• **Task directions**
Copy all lines below that use the word "رحمه".

· · · ·

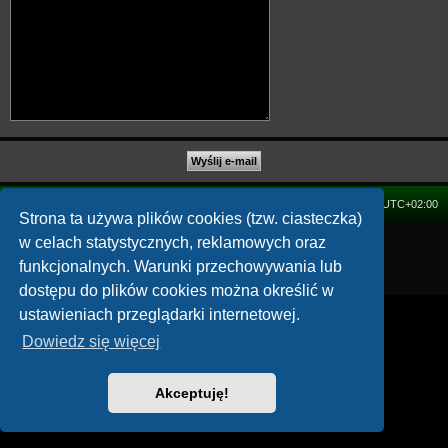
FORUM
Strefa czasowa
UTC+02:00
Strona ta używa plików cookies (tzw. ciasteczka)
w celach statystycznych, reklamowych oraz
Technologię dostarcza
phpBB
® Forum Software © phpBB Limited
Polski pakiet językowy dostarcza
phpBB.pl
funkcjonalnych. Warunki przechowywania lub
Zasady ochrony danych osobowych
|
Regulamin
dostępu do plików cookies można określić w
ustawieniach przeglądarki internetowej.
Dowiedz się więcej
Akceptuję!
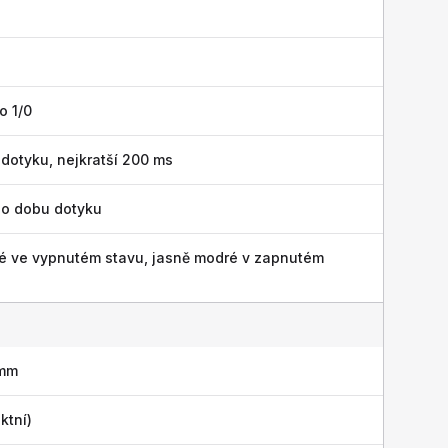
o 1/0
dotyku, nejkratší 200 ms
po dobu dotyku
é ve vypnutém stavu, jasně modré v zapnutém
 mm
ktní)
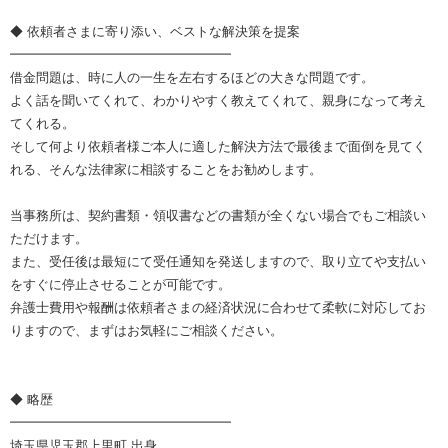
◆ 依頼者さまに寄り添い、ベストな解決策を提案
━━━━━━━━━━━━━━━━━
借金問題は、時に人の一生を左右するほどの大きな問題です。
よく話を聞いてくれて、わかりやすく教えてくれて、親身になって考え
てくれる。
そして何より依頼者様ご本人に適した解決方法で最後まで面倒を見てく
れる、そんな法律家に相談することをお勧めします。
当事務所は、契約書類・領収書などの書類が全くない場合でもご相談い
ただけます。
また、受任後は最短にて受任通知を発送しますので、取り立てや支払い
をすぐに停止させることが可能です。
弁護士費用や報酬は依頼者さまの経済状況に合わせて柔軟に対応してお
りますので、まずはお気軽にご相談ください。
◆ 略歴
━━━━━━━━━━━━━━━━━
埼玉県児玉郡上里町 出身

· · · ·

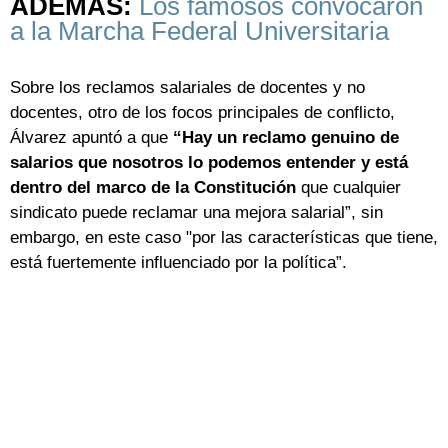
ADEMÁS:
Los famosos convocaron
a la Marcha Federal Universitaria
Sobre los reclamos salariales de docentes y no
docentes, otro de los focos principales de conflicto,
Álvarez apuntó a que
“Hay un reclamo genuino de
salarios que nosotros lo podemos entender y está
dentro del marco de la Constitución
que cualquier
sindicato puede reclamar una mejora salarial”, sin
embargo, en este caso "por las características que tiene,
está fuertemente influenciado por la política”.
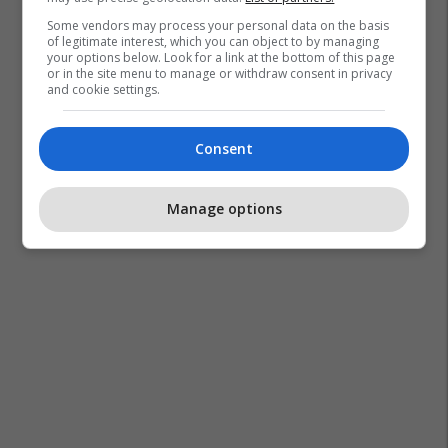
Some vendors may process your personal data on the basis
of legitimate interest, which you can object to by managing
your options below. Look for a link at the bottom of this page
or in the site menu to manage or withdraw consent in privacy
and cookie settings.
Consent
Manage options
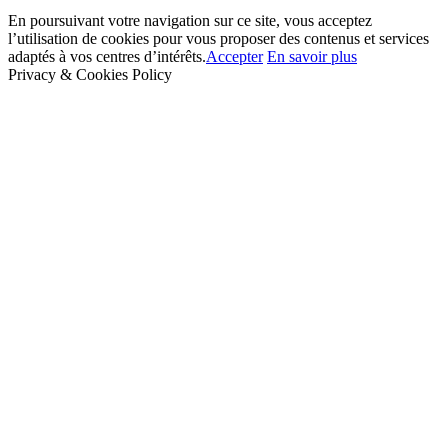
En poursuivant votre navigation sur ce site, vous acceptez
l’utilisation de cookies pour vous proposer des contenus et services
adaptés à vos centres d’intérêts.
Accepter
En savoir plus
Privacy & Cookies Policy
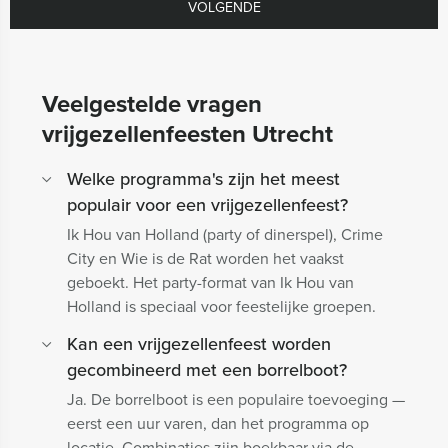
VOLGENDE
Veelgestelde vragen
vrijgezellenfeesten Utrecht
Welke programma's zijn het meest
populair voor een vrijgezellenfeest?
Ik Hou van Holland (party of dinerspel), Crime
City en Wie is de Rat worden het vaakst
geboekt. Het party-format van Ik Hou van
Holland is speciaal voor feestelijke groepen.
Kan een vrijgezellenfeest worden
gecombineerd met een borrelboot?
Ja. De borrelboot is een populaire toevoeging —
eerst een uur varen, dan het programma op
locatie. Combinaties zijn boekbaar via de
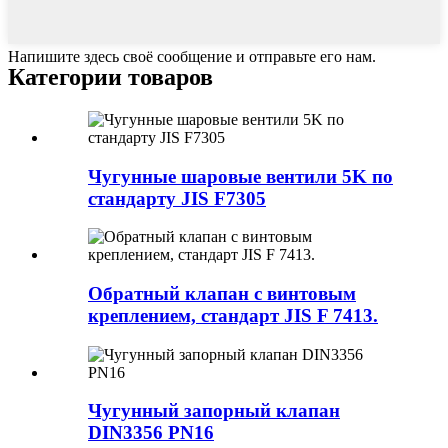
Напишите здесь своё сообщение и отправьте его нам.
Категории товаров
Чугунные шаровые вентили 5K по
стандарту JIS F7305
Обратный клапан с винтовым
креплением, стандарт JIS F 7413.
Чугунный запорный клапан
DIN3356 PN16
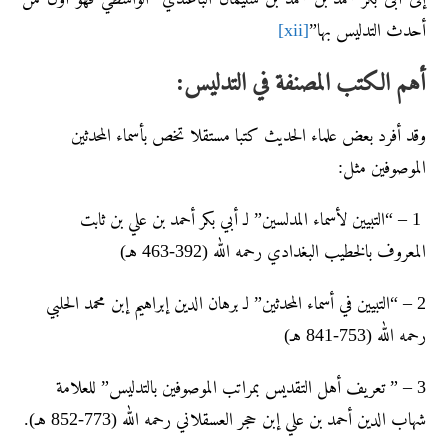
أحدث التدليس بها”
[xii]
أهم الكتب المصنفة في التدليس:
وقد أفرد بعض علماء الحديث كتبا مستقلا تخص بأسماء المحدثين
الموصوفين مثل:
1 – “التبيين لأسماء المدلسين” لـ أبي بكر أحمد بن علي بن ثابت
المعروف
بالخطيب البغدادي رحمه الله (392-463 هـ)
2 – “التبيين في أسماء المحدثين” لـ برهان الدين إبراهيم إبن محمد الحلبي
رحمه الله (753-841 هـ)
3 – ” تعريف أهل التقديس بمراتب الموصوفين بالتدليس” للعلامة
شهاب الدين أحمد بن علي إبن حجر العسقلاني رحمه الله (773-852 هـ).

· · · ·

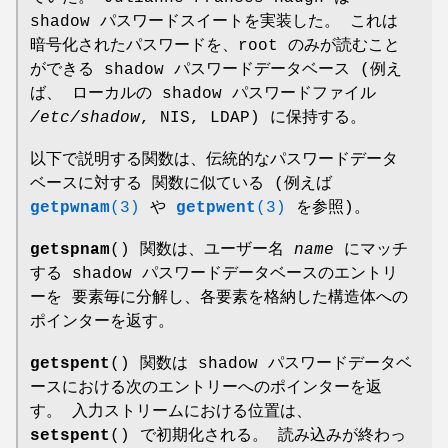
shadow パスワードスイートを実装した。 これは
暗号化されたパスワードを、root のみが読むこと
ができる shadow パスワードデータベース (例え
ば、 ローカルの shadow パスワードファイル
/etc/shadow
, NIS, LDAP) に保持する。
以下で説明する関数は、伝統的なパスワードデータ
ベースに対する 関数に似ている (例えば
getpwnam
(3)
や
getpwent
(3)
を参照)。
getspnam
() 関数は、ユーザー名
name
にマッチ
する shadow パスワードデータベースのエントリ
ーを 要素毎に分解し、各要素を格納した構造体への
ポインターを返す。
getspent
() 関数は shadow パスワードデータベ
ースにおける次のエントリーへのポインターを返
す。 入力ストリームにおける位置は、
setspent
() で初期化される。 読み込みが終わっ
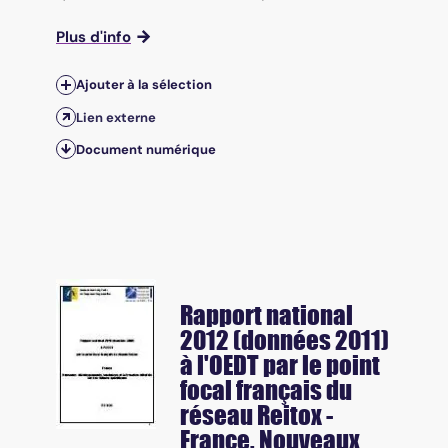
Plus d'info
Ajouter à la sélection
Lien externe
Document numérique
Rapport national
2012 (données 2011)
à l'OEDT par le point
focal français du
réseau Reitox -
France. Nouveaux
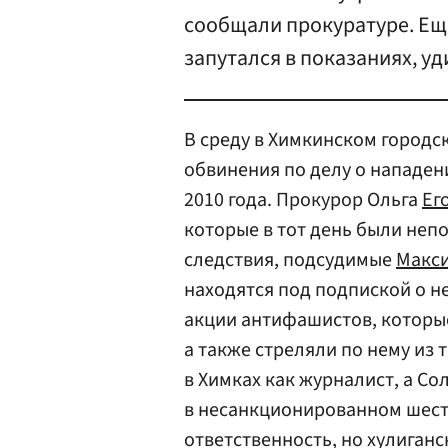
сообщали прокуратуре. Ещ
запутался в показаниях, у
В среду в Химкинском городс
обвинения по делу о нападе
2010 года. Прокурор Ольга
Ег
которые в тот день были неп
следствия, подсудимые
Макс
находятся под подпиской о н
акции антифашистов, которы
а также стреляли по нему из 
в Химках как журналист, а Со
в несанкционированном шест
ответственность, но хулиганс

· · · ·

• **Finished exercise**
بالخطيب البغدادي رحمه الله (392-463 هـ)
رحمه الله (753-841 هـ)
شهاب الدين أحمد بن علي إبن حجر العسقلاني رحمه الله (773-852 هـ).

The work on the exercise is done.